The team has glaring needs at first base and shortstop. There are questions about the starting rotation that will linger beyond spring training. And a talent upgrade in right field would be welcome, too.
The Pirates had a $75 million payroll at the end of the 2013 season, and the front office already has indicated a modest increase is expected for 2014. The club will have more cash on hand after finishing with the second-highest home attendance in franchise history and getting its share of the payout from MLB's new television deal.
The Pirates have not divulged their player acquisition budget, but considering past spending trends, it seems likely general manager Neal Huntington could have about $15 million to go shopping on the free-agent and trade markets.
Late Monday night, the Pirates tendered contracts to seven arbitration-eligible players: Charlie Morton, Travis Snider, Gaby Sanchez, Neil Walker, Pedro Alvarez, Mark Melancon and Vin Mazzaro.
Garrett Jones, Kyle McPherson and Michael McKenry were non-tendered — a formality, as all three players already had been designated for assignment.
Earlier in the day, the Pirates signed newly acquired backup catcher Chris Stewart.

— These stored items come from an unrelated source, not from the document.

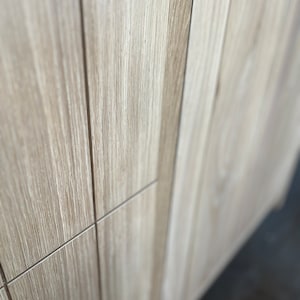 You are a GUI agent. You are given a task and a screenshot of the screen. Output one action in this format:
    pyautogui.click(x=<x>, y=<y>)
    Task: Click on the floor
    
    Given the screenshot: What is the action you would take?
    pyautogui.click(x=274, y=279) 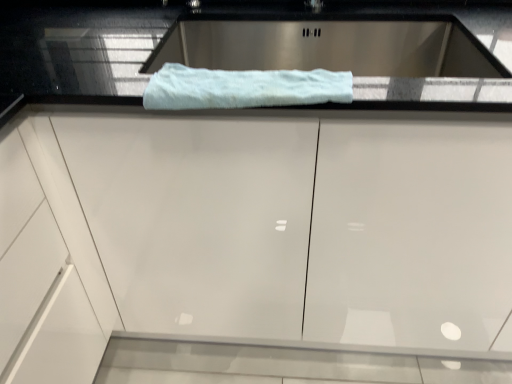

The Wall Street Journal reported the one-year deal is worth $1 million.
If the seven players who were tendered do not agree to contract terms before February, they will go to arbitration hearings. According to projections by mlbtraderumors.com, those players likely will get deals worth a total of about $20.2 million — more than doubling what those same players made in 2013.
Six players — Andrew McCutchen, Wandy Rodriguez, Jose Tabata, Jason Grilli, Francisco Liriano and Russell Martin — are under contract for 2014. Combined, they account for $41.75 million (including $5.5 million which will be paid by the Houston Astros toward Rodriguez's salary).
The Pirates also have several pre-arbitration players — guys with less than three years of service time in the majors. Those players must accept whatever salary the Pirates give them and generally make around the league minimum of $500,000.
It seems impossible Huntington could fill all of the Pirates' needs this offseason solely by signing free agents. The talent pool is thin, especially for shortstops. Also, prices are shooting high, especially for pitchers.
Having a full roster, of course, is no obstacle to adding players. If the Pirates trade prospects to get major-league help, they could clear space by dropping current 40-man players. Players who could be clinging to 40-man spots might include Snider, Jerry Sands, Ryan Reid, Andy Oliver and Chase d'Arnaud.